#### Exercise inputs

Content starts

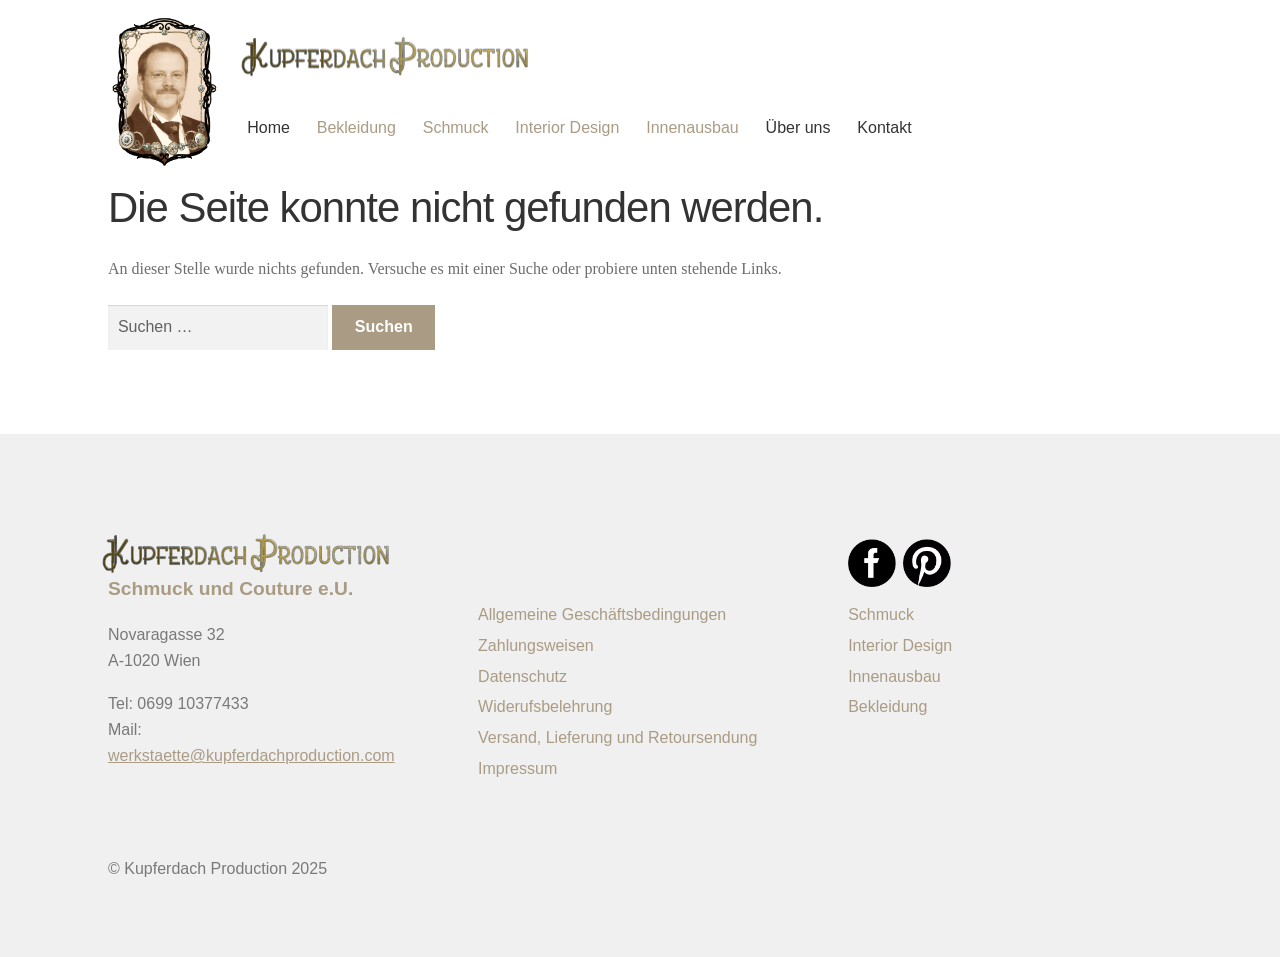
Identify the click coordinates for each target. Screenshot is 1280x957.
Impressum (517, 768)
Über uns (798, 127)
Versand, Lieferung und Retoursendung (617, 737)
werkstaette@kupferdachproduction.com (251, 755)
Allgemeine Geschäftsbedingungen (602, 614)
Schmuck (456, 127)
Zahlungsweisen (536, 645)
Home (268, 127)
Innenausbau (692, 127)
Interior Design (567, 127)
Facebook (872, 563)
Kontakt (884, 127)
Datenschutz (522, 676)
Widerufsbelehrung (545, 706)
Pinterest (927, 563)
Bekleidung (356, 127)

Content ends
Content starts

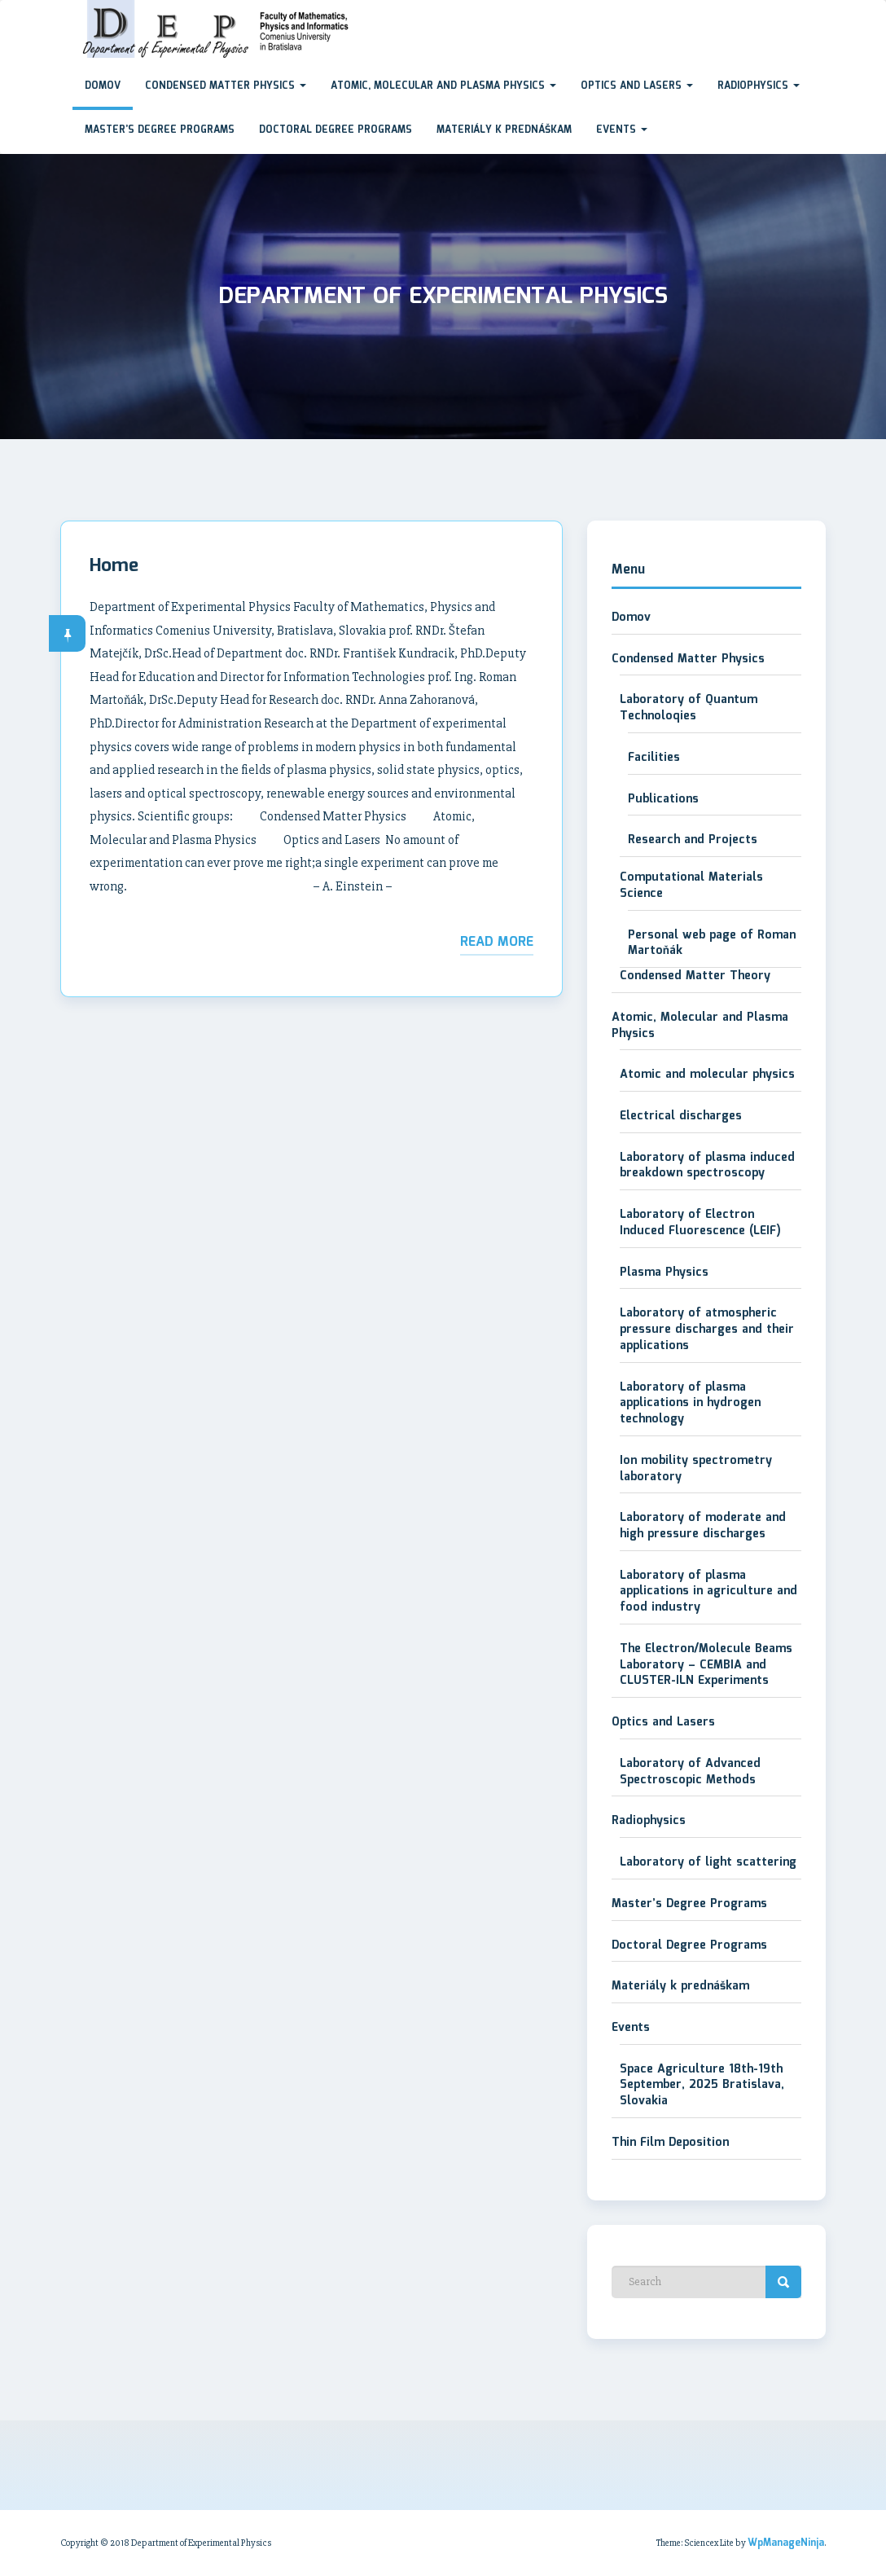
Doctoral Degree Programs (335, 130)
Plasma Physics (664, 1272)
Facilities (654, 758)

Content ends
Content starts

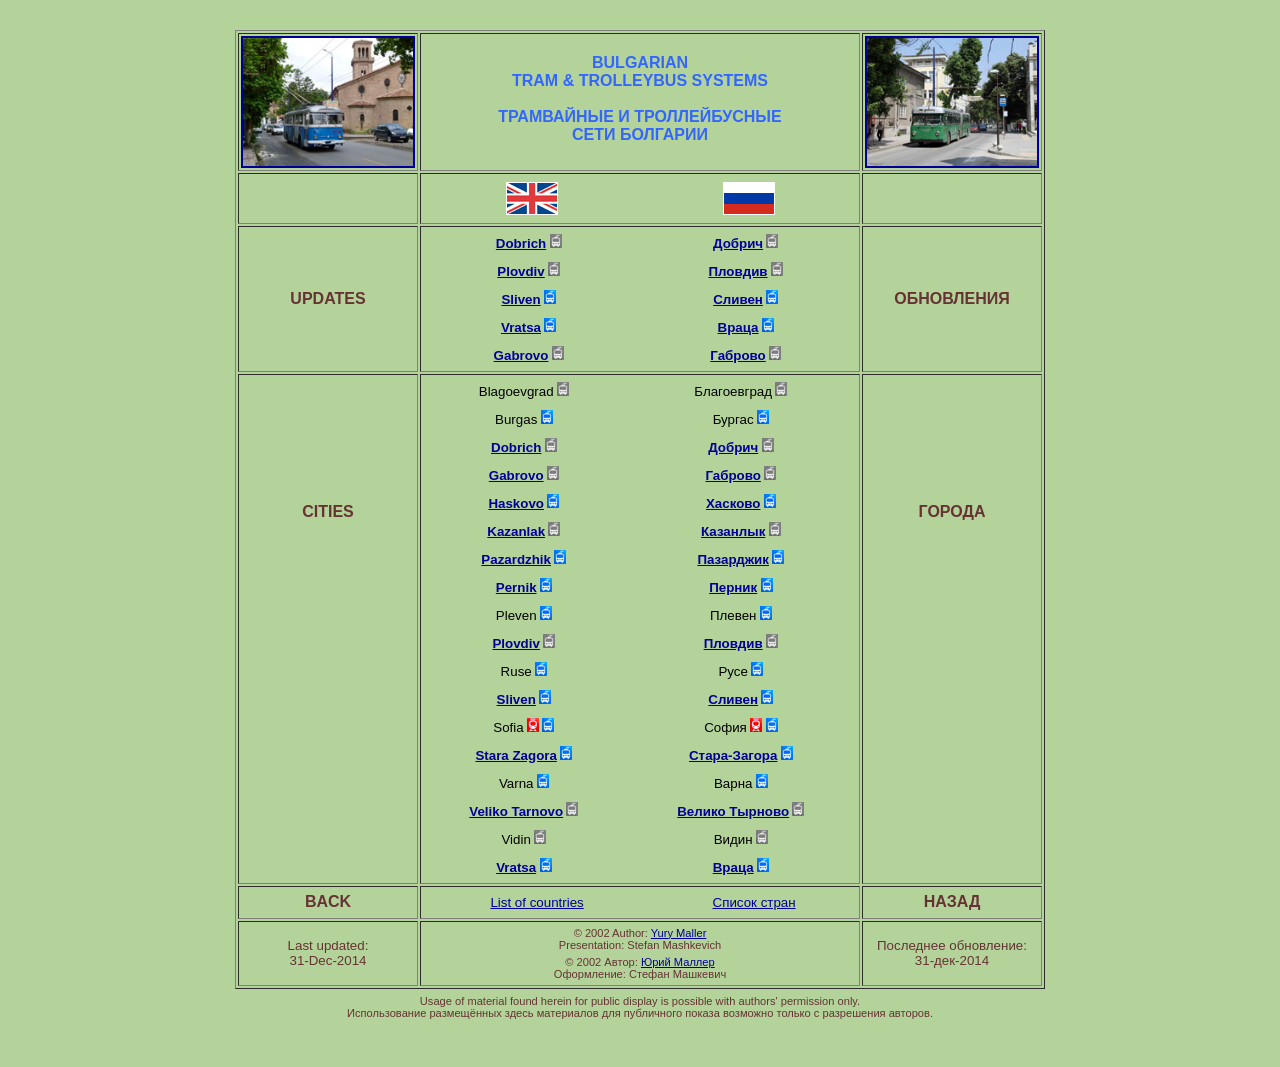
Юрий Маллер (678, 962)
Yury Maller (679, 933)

Content ends

#### Work required
Would you output, from the records above, exactly the run of lines that starts at the line containing "Home (268, 127)" and ends at the line containing "Bekleidung (356, 127)", and only that run?

#### Exercise output
Home (268, 127)
Innenausbau (692, 127)
Interior Design (567, 127)
Facebook (872, 563)
Kontakt (884, 127)
Datenschutz (522, 676)
Widerufsbelehrung (545, 706)
Pinterest (927, 563)
Bekleidung (356, 127)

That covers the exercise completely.